GIVEN RECORDS

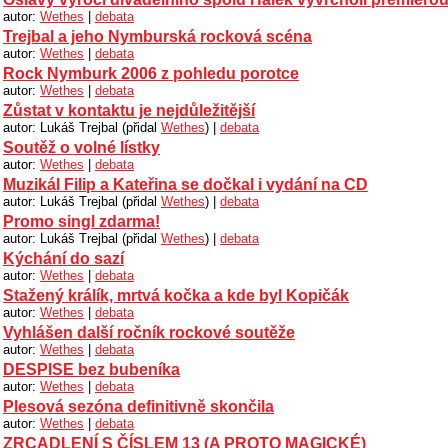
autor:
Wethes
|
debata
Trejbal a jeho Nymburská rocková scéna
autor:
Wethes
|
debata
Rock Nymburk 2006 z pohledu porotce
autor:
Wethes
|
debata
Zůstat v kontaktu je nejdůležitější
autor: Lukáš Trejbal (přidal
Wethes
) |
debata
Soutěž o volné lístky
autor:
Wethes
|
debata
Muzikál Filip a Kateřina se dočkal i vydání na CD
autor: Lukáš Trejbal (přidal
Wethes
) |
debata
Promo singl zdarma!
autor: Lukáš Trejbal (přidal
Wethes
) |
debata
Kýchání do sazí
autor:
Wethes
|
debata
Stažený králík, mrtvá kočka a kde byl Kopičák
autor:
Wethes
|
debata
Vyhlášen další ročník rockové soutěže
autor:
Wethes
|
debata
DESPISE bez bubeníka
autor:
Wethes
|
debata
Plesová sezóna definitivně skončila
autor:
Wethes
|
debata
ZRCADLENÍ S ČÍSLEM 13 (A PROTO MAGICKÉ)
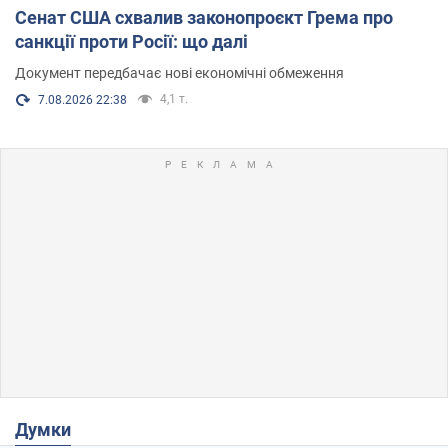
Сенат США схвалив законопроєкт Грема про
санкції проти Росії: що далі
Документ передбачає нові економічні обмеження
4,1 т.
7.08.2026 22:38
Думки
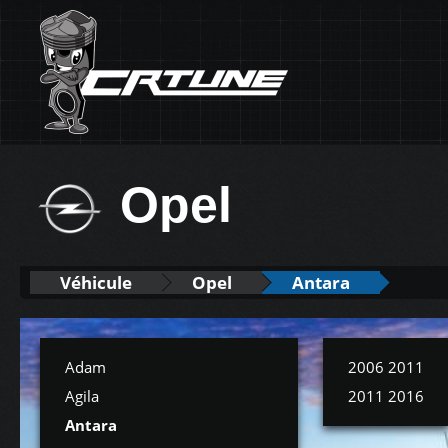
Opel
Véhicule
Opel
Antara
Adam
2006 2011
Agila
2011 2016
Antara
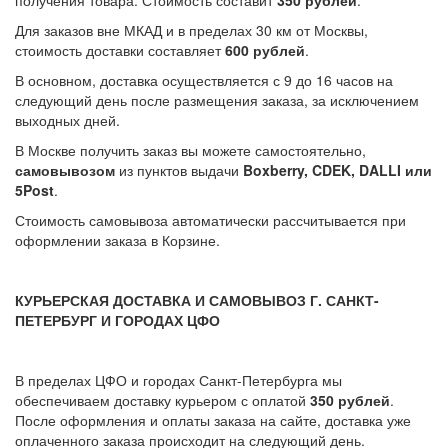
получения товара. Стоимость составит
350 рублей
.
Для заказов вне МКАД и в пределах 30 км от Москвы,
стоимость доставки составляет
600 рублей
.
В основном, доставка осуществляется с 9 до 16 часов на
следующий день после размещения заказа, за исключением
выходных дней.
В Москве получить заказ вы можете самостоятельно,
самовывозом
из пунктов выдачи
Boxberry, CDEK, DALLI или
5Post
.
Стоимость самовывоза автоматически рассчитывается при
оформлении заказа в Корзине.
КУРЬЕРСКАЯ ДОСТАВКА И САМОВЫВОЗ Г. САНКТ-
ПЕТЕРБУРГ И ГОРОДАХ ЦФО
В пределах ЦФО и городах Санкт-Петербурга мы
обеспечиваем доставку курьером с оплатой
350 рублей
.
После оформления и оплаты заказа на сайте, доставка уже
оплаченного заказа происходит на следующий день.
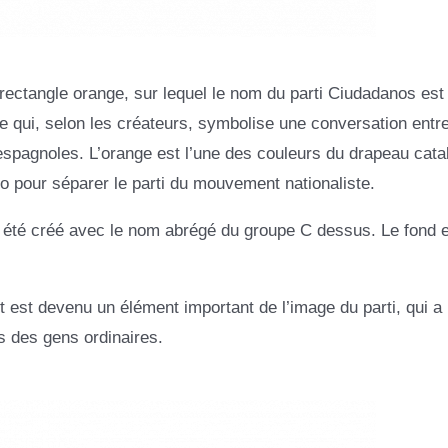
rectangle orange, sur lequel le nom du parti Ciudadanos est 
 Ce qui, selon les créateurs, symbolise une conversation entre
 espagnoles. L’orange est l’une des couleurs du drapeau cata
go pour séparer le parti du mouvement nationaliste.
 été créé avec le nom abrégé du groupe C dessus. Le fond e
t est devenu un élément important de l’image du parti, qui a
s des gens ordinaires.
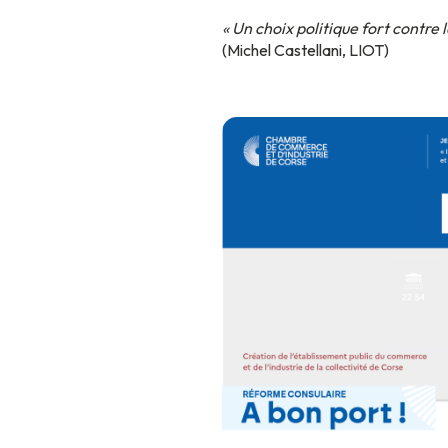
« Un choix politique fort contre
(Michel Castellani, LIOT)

---

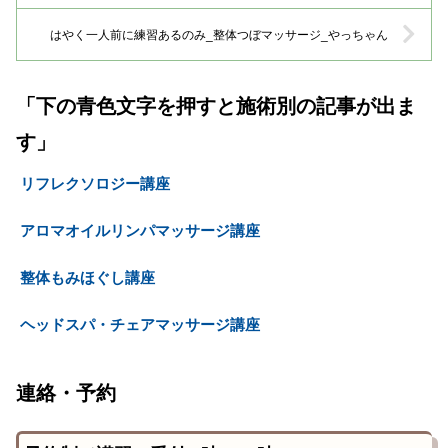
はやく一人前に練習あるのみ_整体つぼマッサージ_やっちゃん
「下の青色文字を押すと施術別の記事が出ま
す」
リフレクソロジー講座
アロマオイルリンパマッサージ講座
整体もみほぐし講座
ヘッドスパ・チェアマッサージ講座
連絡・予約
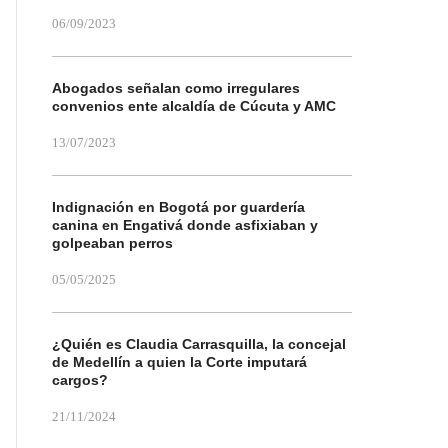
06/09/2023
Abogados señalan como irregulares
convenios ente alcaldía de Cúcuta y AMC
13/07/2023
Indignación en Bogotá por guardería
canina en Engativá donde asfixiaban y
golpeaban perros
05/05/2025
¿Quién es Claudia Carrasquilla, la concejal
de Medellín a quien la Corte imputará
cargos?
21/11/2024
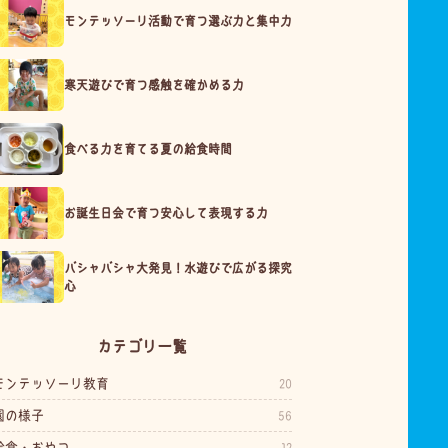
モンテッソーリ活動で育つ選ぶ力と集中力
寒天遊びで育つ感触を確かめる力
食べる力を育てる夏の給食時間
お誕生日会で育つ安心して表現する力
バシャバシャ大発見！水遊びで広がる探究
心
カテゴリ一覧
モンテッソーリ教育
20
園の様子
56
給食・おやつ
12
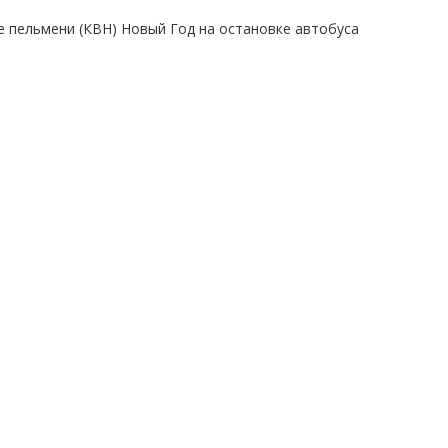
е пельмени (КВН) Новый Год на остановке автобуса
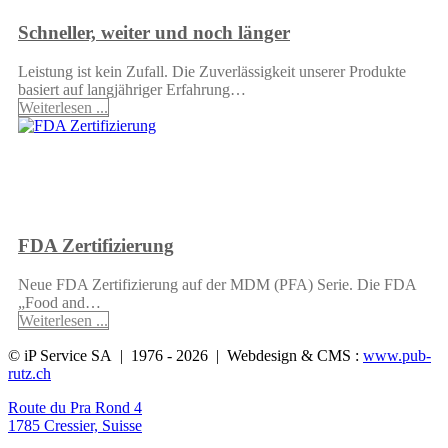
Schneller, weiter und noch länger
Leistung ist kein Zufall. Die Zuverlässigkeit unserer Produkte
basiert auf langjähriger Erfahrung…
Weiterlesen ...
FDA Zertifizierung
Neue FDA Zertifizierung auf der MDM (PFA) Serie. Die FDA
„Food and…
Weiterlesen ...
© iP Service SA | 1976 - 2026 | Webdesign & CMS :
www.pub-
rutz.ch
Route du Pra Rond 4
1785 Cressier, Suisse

TASK STATEMENT
Print the line above containing "espagnoles. L’orange est", the line containing "(Michel Castellani, LIOT)", and everything between them, exactly as written. Pictures stay out.

SOLUTION TO THE EXERCISE
 espagnoles. L’orange est l’une des couleurs du drapeau cata
go pour séparer le parti du mouvement nationaliste.
 été créé avec le nom abrégé du groupe C dessus. Le fond e
t est devenu un élément important de l’image du parti, qui a
s des gens ordinaires.
« Un choix politique fort contre
(Michel Castellani, LIOT)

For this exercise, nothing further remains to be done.